Last season, Corey Graham was the Eagles’ third safety behind Malcolm Jenkins and Rodney McLeod. Graham, a free agent departure, wound up playing nearly 40 percent of the team’s snaps.

This isn’t merely a backup job. There’s serious playing time at stake – and Sullivan can get a jump on the competition.

Sullivan made a name for himself in last year’s preseason opener against the Packers with a vicious hit on wide receiver Malachi Dupre. It was a scary moment, as Dupre was knocked out by the collision, but also a clean play and an example of the defensive back’s physicality.

Sullivan forced a fumble on the hit and finished with four tackles. He would go on to acquit himself well in three other preseason games, eventually landing on the Eagles’ practice squad.

Listed at 6-foot-0, 200 pounds, Sullivan is a relatively average size for a safety, but plays downhill and hits like a truck.

The Eagles liked the instincts and aggressiveness they saw on the field. Now, Sullivan has a chance to work out and learn from coaches in an environment where there really aren’t any other young players right now and he can be the focus of a lot of attention. Phases one and two of OTAs and the two weeks before the draft in particular could be a pivotal period.
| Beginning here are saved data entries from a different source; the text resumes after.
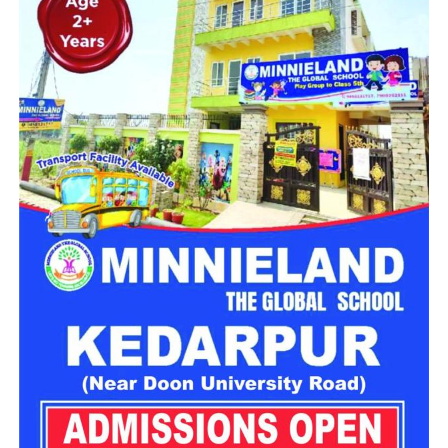
वाहनों का संचालन कराया जा रहा है।
NH विभाग की टीम मौके पर मलबा हटाने
के काम में जुटी
राष्ट्रीय राजमार्ग विभाग की टीम मौके पर पहुंचकर मलबा हटाने के काम में
जुटी है। एनएच के अधिशासी अभियंता ओंकार पांडे ने बताया कि भूस्खलन
प्रभावित क्षेत्रों से मलबा हटाने का कार्य तेजी से चल रहा है। विभाग की
प्राथमिकता जल्द से जल्द मार्ग को सुरक्षित तरीके से सुचारु करना है।
अलकनंदा और मंदाकिनी नदी खतरे के
निशान से ऊपर
लगातार बारिश का असर जिले की प्रमुख नदियों पर भी दिखाई दे रहा है।
रुद्रप्रयाग में अलकनंदा और मंदाकिनी नदी का जलस्तर खतरे के निशान
को पार कर गया है।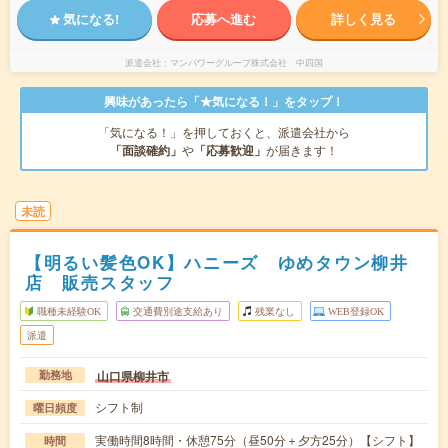
気になる!
応募へ進む
詳しく見る
派遣会社
マンパワーグループ株式会社 中四国
興味があったら「★気になる！」をタップ！
「気になる！」を押しておくと、派遣会社から
「面談確約」
や
「応募歓迎」
が届きます！
未読
【明るい髪色OK】ハニーズ ゆめタウン柳井
店 販売スタッフ
職種未経験OK
交通費別途支給あり
残業なし
WEB登録OK
派遣
山口県柳井市
勤務地
シフト制
曜日頻度
実働時間8時間・休憩75分（昼50分＋夕方25分）【シフト】
時間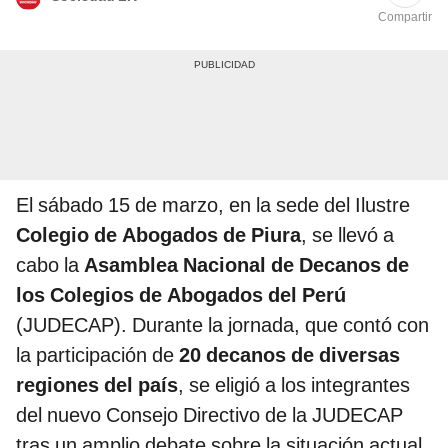
Compartir
El sábado 15 de marzo, en la sede del Ilustre
Colegio de Abogados de Piura
, se llevó a
cabo la
Asamblea Nacional de Decanos de
los Colegios de Abogados del Perú
(JUDECAP). Durante la jornada, que contó con
la participación de
20 decanos de diversas
regiones del país
, se eligió a los integrantes
del nuevo Consejo Directivo de la JUDECAP
tras un amplio debate sobre la situación actual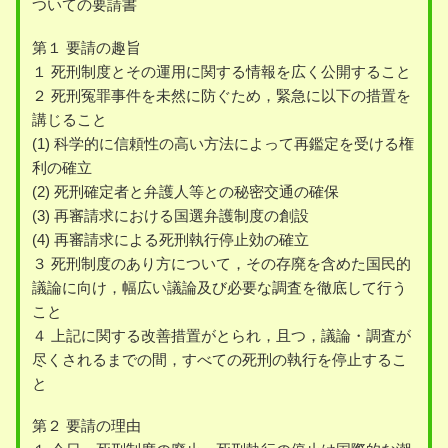
ついての要請書
第１ 要請の趣旨
１ 死刑制度とその運用に関する情報を広く公開すること
２ 死刑冤罪事件を未然に防ぐため，緊急に以下の措置を
講じること
(1) 科学的に信頼性の高い方法によって再鑑定を受ける権
利の確立
(2) 死刑確定者と弁護人等との秘密交通の確保
(3) 再審請求における国選弁護制度の創設
(4) 再審請求による死刑執行停止効の確立
３ 死刑制度のあり方について，その存廃を含めた国民的
議論に向け，幅広い議論及び必要な調査を徹底して行う
こと
４ 上記に関する改善措置がとられ，且つ，議論・調査が
尽くされるまでの間，すべての死刑の執行を停止するこ
と
第２ 要請の理由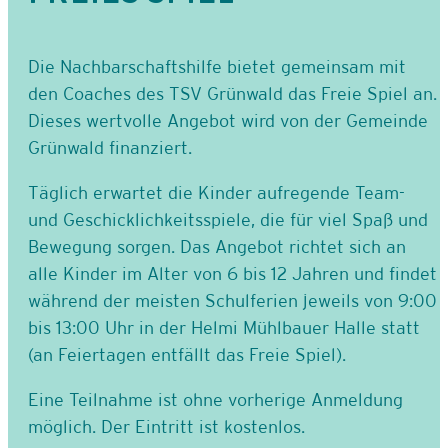
Die Nachbarschaftshilfe bietet gemeinsam mit
den Coaches des TSV Grünwald das Freie Spiel an.
Dieses wertvolle Angebot wird von der Gemeinde
Grünwald finanziert.
Täglich erwartet die Kinder aufregende Team-
und Geschicklichkeitsspiele, die für viel Spaß und
Bewegung sorgen. Das Angebot richtet sich an
alle Kinder im Alter von 6 bis 12 Jahren und findet
während der meisten Schulferien jeweils von 9:00
bis 13:00 Uhr in der Helmi Mühlbauer Halle statt
(an Feiertagen entfällt das Freie Spiel).
Eine Teilnahme ist ohne vorherige Anmeldung
möglich. Der Eintritt ist kostenlos.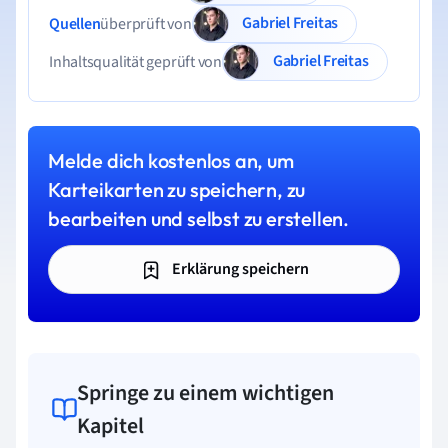
Gabriel Freitas
Quellen
überprüft von
Gabriel Freitas
Inhaltsqualität geprüft von
Melde dich kostenlos an, um
Karteikarten zu speichern, zu
bearbeiten und selbst zu erstellen.
Erklärung speichern
Springe zu einem wichtigen
Kapitel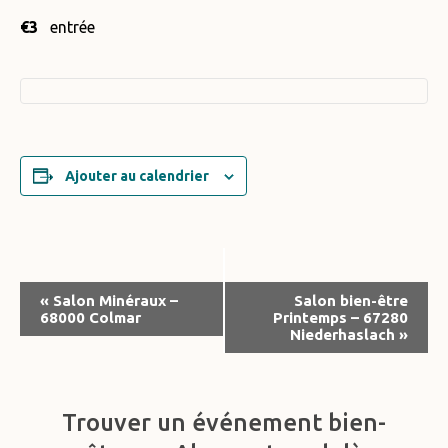
€3
entrée
Ajouter au calendrier
Navigation
«
Salon Minéraux –
Salon bien-être
68000 Colmar
Printemps – 67280
Évènement
Niederhaslach
»
Trouver un événement bien-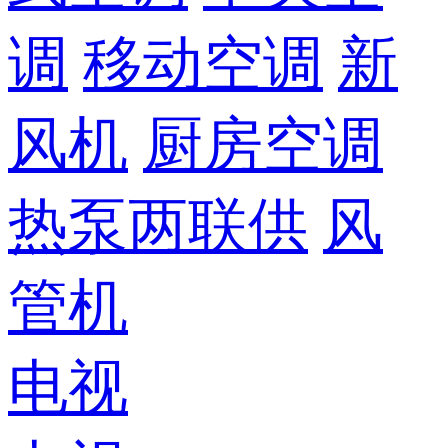
调
移动空调
新
风机
厨房空调
热泵两联供
风
管机
电视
If Sullivan impresses during these early stages, it could go a long way toward solidifying his place with the team.

Even if Sullivan is bested for the third safety spot, he could still wind up on the 53-man roster. The Eagles may opt to carry five since Chris Maragos primarily plays on special teams.

Sullivan will likely enter training camp as a player who’s considered to be on the bubble, and what he does when the pads go on will be most important. However, if he showed up and really nailed these workouts, that could go a long way toward how the team views him heading into this summer.